Concubinage et assurance habitation : une situation souvent sous-estimée par les couples non mariés. Ce mode de vie, qui désigne la cohabitation stable de deux personnes non mariées ni pacsées, constitue un véritable changement de situation pour une assurance habitation en concubinage. En vertu du Code des assurances, il doit être déclaré dans les 15 jours qui suivent l’emménagement pour garantir une couverture complète des deux occupants. Un simple oubli peut avoir de lourdes conséquences.
Dans un contexte où les unions libres se multiplient, cette situation met en évidence un angle mort des contrats d’habitation. Comment protéger équitablement deux personnes partageant le même toit quand le système reste conçu pour les couples mariés ? Entre démarches méconnues, clauses mal comprises et fausses sécurités, l’enjeu est de taille : assurer sa vie commune sans laisser d’ombre juridique.

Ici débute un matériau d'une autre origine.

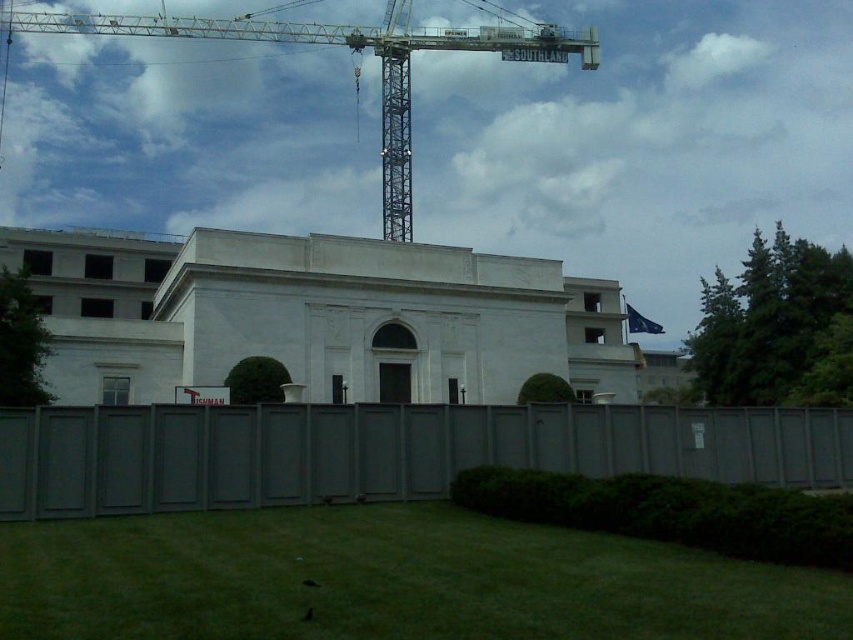 Question: Observing the image, what is the correct spatial positioning of gray wood fence at lower center in reference to metallic gray crane at upper center?

Choices:
 (A) left
 (B) right

Answer: (B)

Question: Can you confirm if gray wood fence at lower center is wider than metallic gray crane at upper center?

Choices:
 (A) yes
 (B) no

Answer: (B)

Question: Which of the following is the closest to the observer?

Choices:
 (A) gray wood fence at lower center
 (B) metallic gray crane at upper center

Answer: (A)

Question: Can you confirm if gray wood fence at lower center is positioned to the right of metallic gray crane at upper center?

Choices:
 (A) no
 (B) yes

Answer: (B) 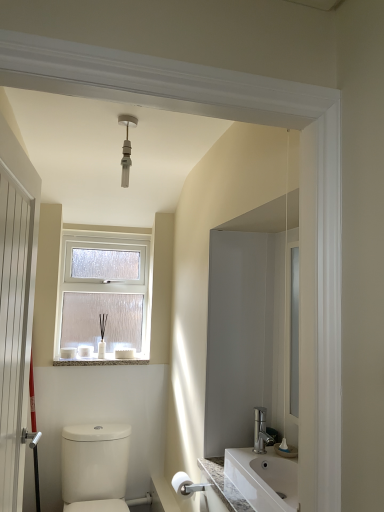 Question: From a real-world perspective, is white marble window sill at lower center over white wooden door at left?

Choices:
 (A) no
 (B) yes

Answer: (A)

Question: From the image's perspective, is white marble window sill at lower center over white wooden door at left?

Choices:
 (A) no
 (B) yes

Answer: (A)

Question: Is white marble window sill at lower center outside white wooden door at left?

Choices:
 (A) no
 (B) yes

Answer: (B)

Question: Is white marble window sill at lower center positioned far away from white wooden door at left?

Choices:
 (A) yes
 (B) no

Answer: (A)

Question: Does white marble window sill at lower center have a lesser height compared to white wooden door at left?

Choices:
 (A) no
 (B) yes

Answer: (B)

Question: Considering the positions of white frosted glass window at upper center and white glossy toilet at lower left in the image, is white frosted glass window at upper center taller or shorter than white glossy toilet at lower left?

Choices:
 (A) short
 (B) tall

Answer: (B)

Question: Considering the positions of white frosted glass window at upper center and white glossy toilet at lower left in the image, is white frosted glass window at upper center bigger or smaller than white glossy toilet at lower left?

Choices:
 (A) big
 (B) small

Answer: (B)

Question: Do you think white frosted glass window at upper center is within white glossy toilet at lower left, or outside of it?

Choices:
 (A) inside
 (B) outside

Answer: (B)

Question: Looking at their shapes, would you say white frosted glass window at upper center is wider or thinner than white glossy toilet at lower left?

Choices:
 (A) thin
 (B) wide

Answer: (A)

Question: Is white plastic light fixture at upper center inside or outside of white glossy toilet at lower left?

Choices:
 (A) outside
 (B) inside

Answer: (A)

Question: Looking at their shapes, would you say white plastic light fixture at upper center is wider or thinner than white glossy toilet at lower left?

Choices:
 (A) thin
 (B) wide

Answer: (A)

Question: From a real-world perspective, is white plastic light fixture at upper center physically located above or below white glossy toilet at lower left?

Choices:
 (A) below
 (B) above

Answer: (B)

Question: Would you say white plastic light fixture at upper center is to the left or to the right of white glossy toilet at lower left in the picture?

Choices:
 (A) right
 (B) left

Answer: (A)

Question: Does point (94, 502) appear closer or farther from the camera than point (125, 144)?

Choices:
 (A) closer
 (B) farther

Answer: (B)

Question: From the image's perspective, relative to white plastic light fixture at upper center, is white glossy toilet at lower left above or below?

Choices:
 (A) below
 (B) above

Answer: (A) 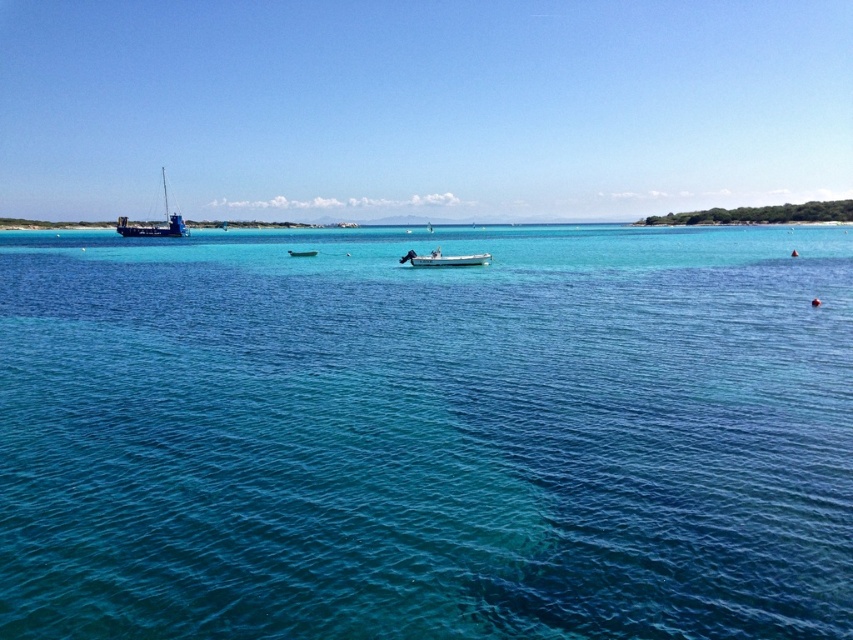 Question: Can you confirm if clear blue water at center is positioned below metallic silver boat at center?

Choices:
 (A) no
 (B) yes

Answer: (A)

Question: Is clear blue water at center to the right of white plastic boat at center from the viewer's perspective?

Choices:
 (A) no
 (B) yes

Answer: (B)

Question: Among these objects, which one is farthest from the camera?

Choices:
 (A) metallic blue boat at left
 (B) clear blue water at center
 (C) metallic silver boat at center
 (D) white plastic boat at center

Answer: (A)

Question: Based on their relative distances, which object is nearer to the metallic blue boat at left?

Choices:
 (A) metallic silver boat at center
 (B) white plastic boat at center
 (C) clear blue water at center

Answer: (C)

Question: Is metallic blue boat at left wider than white plastic boat at center?

Choices:
 (A) no
 (B) yes

Answer: (B)

Question: Which object is the closest to the metallic blue boat at left?

Choices:
 (A) metallic silver boat at center
 (B) white plastic boat at center

Answer: (A) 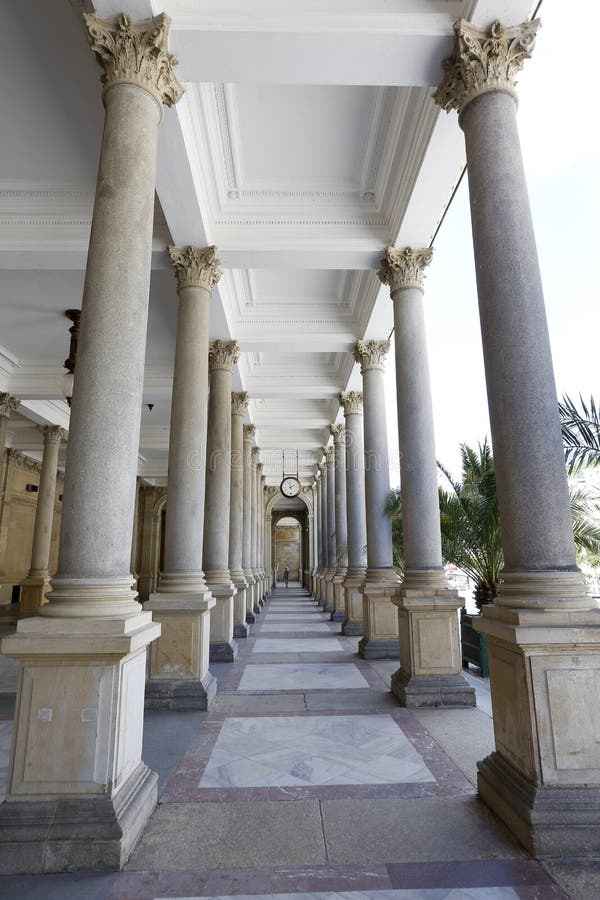 Locate an element on the screen. tile floor is located at coordinates (325, 804).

Pourquoi le concubinage change-t-il les règles de l’assurance habitation ?
Quand on parle d’assurance habitation, tout repose sur une chose : une évaluation juste du foyer. Et avec le concubinage, tout ou presque change.
Définition du concubinage selon le droit des assurances
Le concubinage correspond à une union de fait stable et continue entre deux personnes vivant sous le même toit, sans être mariées ni pacsées (article 515-8 du Code civil). Ce mode de vie n’a pas de valeur juridique spécifique, mais il crée un nouveau risque assuré : un foyer plus grand, des biens supplémentaires, une responsabilité partagée.
« L’assurance ne se limite pas à un bien : elle couvre un foyer. Toute arrivée ou départ d’occupant change la donne », rappelle la Fédération Française de l’Assurance (FFA).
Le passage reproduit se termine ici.